Les gamins retournent au milieu du bassin avec leur ballon tandis que les deux nénettes partent profiter de l’intimité du carbet, pour discuter. Garçons, sûrement. Je les observe d’un œil amusé et remarque que l’oursonne me reluque timidement. Elle change aussitôt de position mais je suis sûr qu’elle a sourit. Merde alors ! Je me décale légèrement, de manière à faire encore un peu plus face aux adultes.
Paulo nous explique son métier, ses avantages et ses contraintes. Loueur de bateaux sans permis, ses journées de travail dépendent des conditions météo. L’entretien des embarcations demande du temps et de l’argent. Coques et moteurs sont vérifiés chaque jour, tout comme le réglage des GPS qui trace la route maritime des visiteurs. En effet, le circuit part de la ville de Sainte-Rose et conduit les touristes aux abords de plusieurs sites et ilets protégés, comme l’îlet blanc, l’îlet Caret qui rétrécit d’année en année et destiné à être entièrement recouvert, les deux épaves et un espace marin où, il y a peu, équipés de masques et tubas, on pouvait admirer les étoiles de mer. Il nous explique l’importance pour les clients de suivre le GPS, sous peine d’endommager les fonds marins mais aussi les hélices et le moteur, ou encore de prendre une amende pour non respect des espaces protégés. John, explique ensuite les caractéristiques de son poste et j’en profite pour m’éclipser, sous prétexte de ramener les bouteilles pour un deuxième service.

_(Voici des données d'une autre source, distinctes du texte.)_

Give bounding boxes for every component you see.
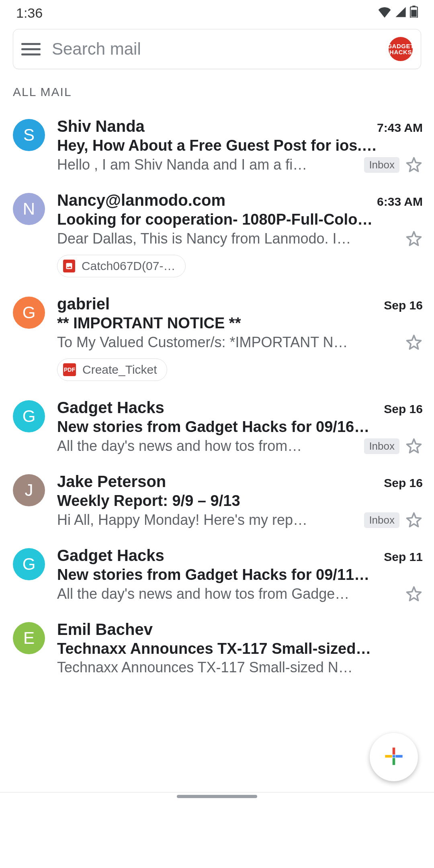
email-subject: Hey, How About a Free Guest Post for ios… [57,137,423,154]
wifi-icon [378,5,391,21]
star-icon[interactable] [405,585,423,603]
email-sender: Gadget Hacks [57,399,164,417]
star-icon[interactable] [405,511,423,529]
svg-rect-3 [393,747,395,754]
email-item[interactable]: G gabriel Sep 16 ** IMPORTANT NOTICE ** … [0,286,434,390]
svg-rect-4 [395,755,402,758]
email-sender: gabriel [57,295,110,313]
status-bar: 1:36 [0,0,434,26]
battery-icon [410,5,418,21]
search-bar[interactable]: Search mail GADGET HACKS [13,29,421,69]
email-snippet: All the day's news and how tos from… [57,438,358,454]
sender-avatar[interactable]: G [13,297,45,329]
nav-handle[interactable] [177,795,257,798]
email-time: Sep 16 [384,476,423,490]
svg-rect-5 [393,758,395,765]
plus-icon [383,746,404,768]
section-header: ALL MAIL [0,69,434,108]
sender-avatar[interactable]: G [13,548,45,580]
svg-rect-2 [411,10,417,16]
email-sender: Jake Peterson [57,473,166,491]
svg-rect-7 [393,755,395,758]
email-snippet: Technaxx Announces TX-117 Small-sized N… [57,659,423,676]
email-snippet: To My Valued Customer/s: *IMPORTANT N… [57,334,399,351]
star-icon[interactable] [405,230,423,248]
email-subject: Looking for cooperation- 1080P-Full-Colo… [57,211,423,228]
status-icons [378,5,418,21]
sender-avatar[interactable]: J [13,474,45,506]
divider [0,792,434,792]
email-sender: Gadget Hacks [57,547,164,565]
email-snippet: Hi All, Happy Monday! Here's my rep… [57,512,358,528]
sender-avatar[interactable]: G [13,400,45,432]
email-sender: Nancy@lanmodo.com [57,191,225,209]
menu-icon[interactable] [21,39,41,59]
email-time: Sep 16 [384,402,423,416]
svg-rect-1 [412,6,416,7]
star-icon[interactable] [405,437,423,455]
email-time: Sep 16 [384,299,423,312]
status-time: 1:36 [16,5,43,21]
attachment-chip[interactable]: PDFCreate_Ticket [57,358,167,381]
email-time: 7:43 AM [377,121,423,135]
email-time: 6:33 AM [377,195,423,209]
email-list: S Shiv Nanda 7:43 AM Hey, How About a Fr… [0,108,434,685]
attachment-name: Create_Ticket [82,363,157,377]
label-chip: Inbox [364,157,399,173]
email-subject: ** IMPORTANT NOTICE ** [57,315,423,332]
label-chip: Inbox [364,512,399,528]
email-subject: New stories from Gadget Hacks for 09/16… [57,418,423,436]
email-subject: Weekly Report: 9/9 – 9/13 [57,492,423,510]
email-snippet: All the day's news and how tos from Gadg… [57,585,399,602]
email-item[interactable]: N Nancy@lanmodo.com 6:33 AM Looking for … [0,182,434,286]
cell-signal-icon [395,5,407,21]
sender-avatar[interactable]: N [13,193,45,225]
email-item[interactable]: G Gadget Hacks Sep 11 New stories from G… [0,538,434,612]
sender-avatar[interactable]: S [13,119,45,151]
email-sender: Shiv Nanda [57,117,145,135]
email-item[interactable]: E Emil Bachev Technaxx Announces TX-117 … [0,612,434,685]
label-chip: Inbox [364,438,399,454]
email-subject: New stories from Gadget Hacks for 09/11… [57,566,423,583]
attachment-chip[interactable]: Catch067D(07-0… [57,255,186,277]
account-avatar[interactable]: GADGET HACKS [389,37,413,61]
pdf-icon: PDF [63,363,76,376]
attachment-name: Catch067D(07-0… [82,259,176,273]
email-snippet: Hello , I am Shiv Nanda and I am a fi… [57,156,358,173]
email-sender: Emil Bachev [57,620,153,639]
sender-avatar[interactable]: E [13,622,45,654]
email-snippet: Dear Dallas, This is Nancy from Lanmodo.… [57,230,399,247]
email-item[interactable]: G Gadget Hacks Sep 16 New stories from G… [0,390,434,464]
search-placeholder: Search mail [52,39,377,59]
email-time: Sep 11 [384,550,423,564]
email-subject: Technaxx Announces TX-117 Small-sized… [57,640,423,657]
email-item[interactable]: J Jake Peterson Sep 16 Weekly Report: 9/… [0,464,434,538]
email-item[interactable]: S Shiv Nanda 7:43 AM Hey, How About a Fr… [0,108,434,182]
star-icon[interactable] [405,156,423,174]
image-icon [63,260,75,272]
star-icon[interactable] [405,334,423,351]
svg-rect-6 [385,755,392,758]
compose-fab[interactable] [370,733,418,781]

Sauf que je ne m’arrête pas au passe-plat. La stalagmite est dans la cuisine. Elle sort les boites hermétiques de salades, viandes et poissons des glacières et les dépose sur le plan de travail. Elle ne me voit pas arriver. Tant mieux, je bénéficie de l’effet de surprise. Je m’appuie avec nonchalance au montant de la porte, les mains dans les poches, indifférent à la flaque qui grossit à mes pieds.
— Tu m’expliques ? réclamé-je d’une voix sourde.
Elle sursaute violemment, les paumes sur sa poitrine. Je réprime un rire satisfait alors qu’elle me fusille du regard. J’insiste :
— Alors ?
Je ne la quitte pas des yeux. Elle non plus. Pourtant ses lèvres pincées laissent à penser qu’elle est en pleine réflexion.
Je ne vais pas te lâcher ma cocote. Je ne cède rien :
— Si je suis à la hauteur de quoi ? À quoi joues-tu ?
Elle fait la moue, détourne le regard quelques secondes puis le plante à nouveau dans le mien. Sa langue remue dans sa bouche fermée, pousse sur ses joues ! Saisi d’un profond dégoût, mêlé à une triste colère, je me détourne. Comment peut-elle me suggérer de telles… activités, alors qu’elle couche avec mon bro et que je suis le mec de sa meilleure amie ? Je secoue la tête et m’apprête à retourner en sécurité auprès des autres.
— Attends ! me rappelle la bête.
Je m'arrête et lui présnete mon profil. Mais surtout, je reste hors de la pièce. J’ignore ce qu’elle prépare, ce qu’elle cherche. Pour l’instant, elle hésite, puis prend enfin une grande respiration avant d’avouer en me scrutant :
— Avec Carly, on aimerait bien échanger les partenaires. J’en ai parlé à John, il est d’accord.